A minha irmã, por exemplo, insiste em dar vida à nossa casa, mas eu cá ando perdido, embora às vezes me encontre em fragmentos que reluzem nos escombros e nos olhos de velha louca da minha tia. Que parte de mim arde nessa luz? Quem sou eu nesta história? E para que serve esta demanda? Diz-me: Para que servem estas palavras? Para que serve esta escrita?

Neste ponto, faço minhas as palavras de Montaigne, quando se dirige ao leitor para lhe apresentar a sua obra ‘Ensaios’: "O tema do meu livro sou eu próprio; não há razão para que gastes o teu tempo com um assunto tão frívolo e inútil."

Devo também dizer, já agora, que nunca ganhei um tostão com os meus escritos - descontando os textos jornalísticos, claro, mas isso são contas de outro rosário -, pelo que, de facto, devem mesmo ser frívolos e inúteis.

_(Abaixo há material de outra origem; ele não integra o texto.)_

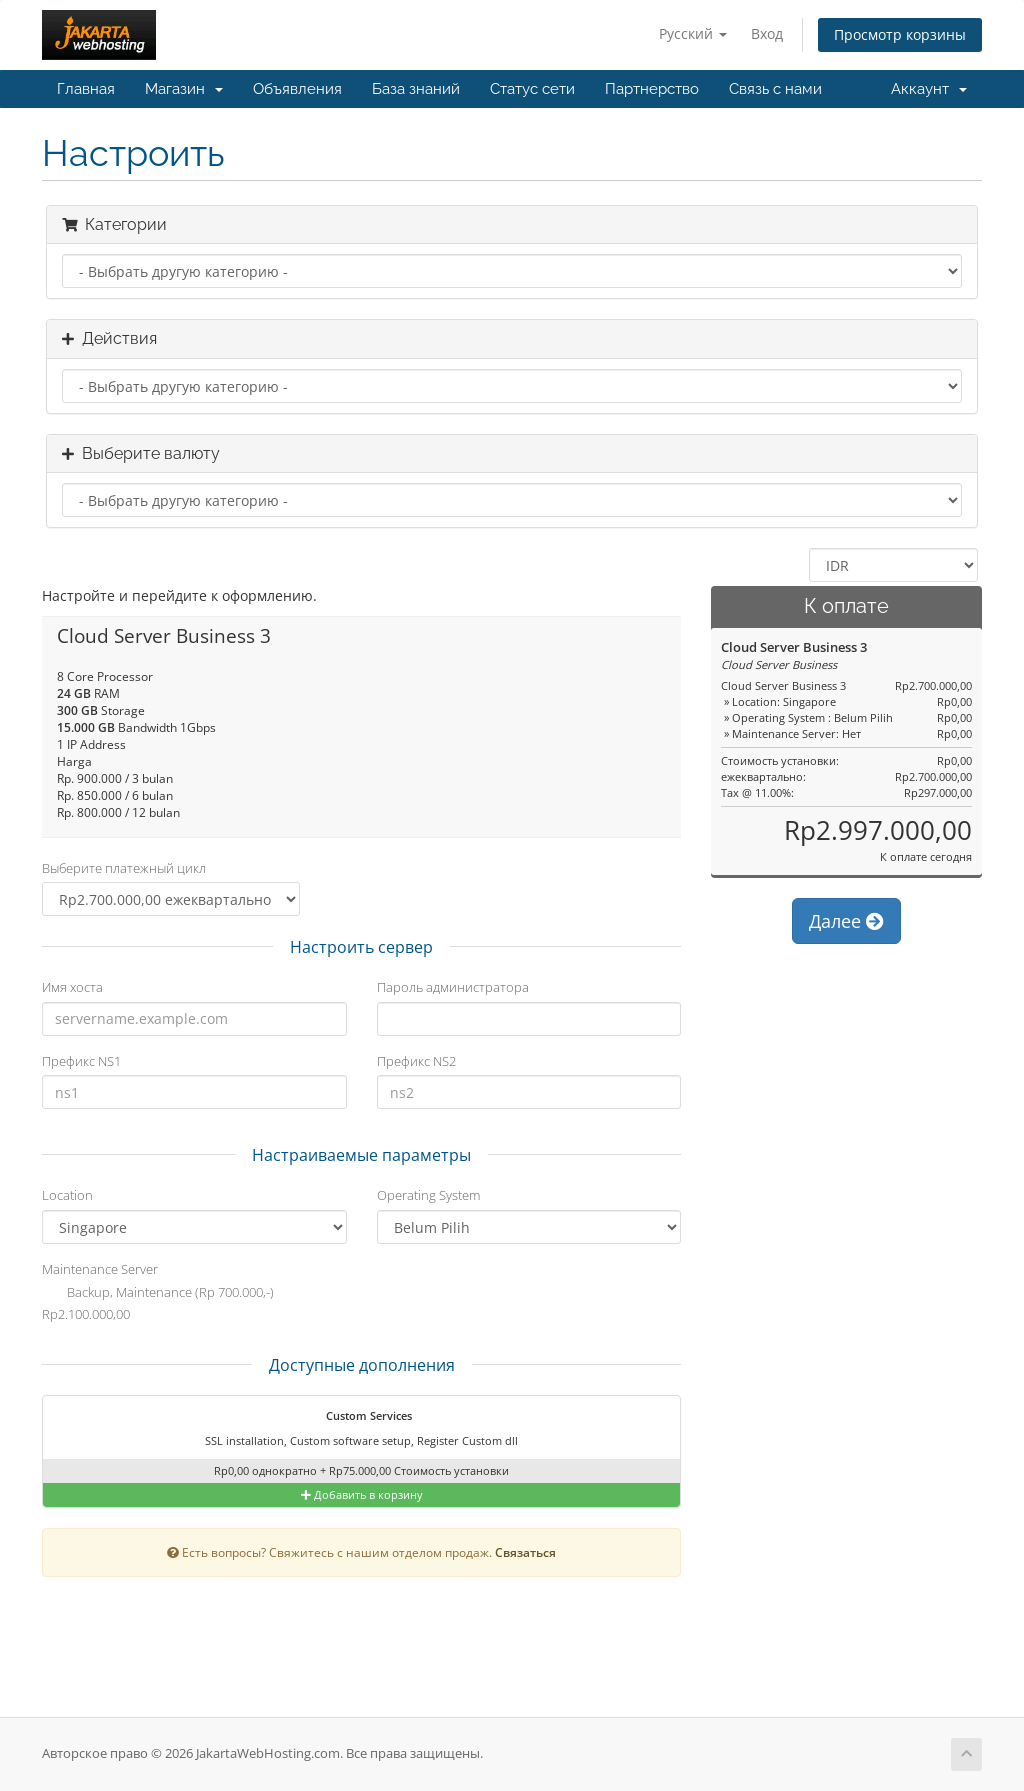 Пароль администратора (453, 987)
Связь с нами (775, 89)
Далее (846, 921)
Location (67, 1195)
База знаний (416, 89)
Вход (767, 33)
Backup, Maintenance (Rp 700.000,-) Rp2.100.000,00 (158, 1303)
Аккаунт (929, 89)
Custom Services (356, 1417)
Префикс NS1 (81, 1061)
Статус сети (532, 89)
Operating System (428, 1195)
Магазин (184, 89)
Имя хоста (72, 987)
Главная (86, 89)
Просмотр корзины (900, 34)
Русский (693, 33)
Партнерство (652, 89)
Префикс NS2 (416, 1061)
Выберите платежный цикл (124, 868)
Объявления (297, 89)
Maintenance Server (100, 1269)
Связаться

Eu bem sei que, às vezes, é necessário ser estrangeiro para se compreender o país natal e também é preciso ser tantas vezes marciano para aceitar a fabulosa existência de vida na Terra. Por outro lado, sei que não é possível deixar de viver hoje só porque podemos morrer amanhã, mas, ainda assim, continuo sem resposta para o meu mundo das zonas altas à beira do abismo.

De facto, tudo se perdeu, a começar pelo sabor dos alimentos: os iogurtes feitos em casa por minha mãe; as papas de milho com açúcar e os casquinhos deliciosos rapados do fundo da panela de ferro; as lascas de bacalhau assadas na boca do fogão, na chama azul, regadas depois com azeite, uma pontinha de pimenta à mistura; o pão com manteiga e o café de cevada com leite; as omeletes com montes de salsa; as saladas de tomate e cebola às rodelas temperadas com vinagre de vinho de uma garrafa sempre cheia de mosquitos mortos; o atum cozido aos cubos com semilhas; os ovos mexidos com chouriço; a fruta colhida das árvores na fazenda do meu avô, pêssegos, damascos, peros, castanhas, figos, ameixas de tantas variedades, laranjas, marmelos, e havia também cana-de-açúcar e banana, uvas, amoras silvestres, e foi por isso que passei a infância toda com um canivete no bolso.

Enfim, o resto fica para os próximos capítulos, porque este já vai longo, frívolo e inútil de mais.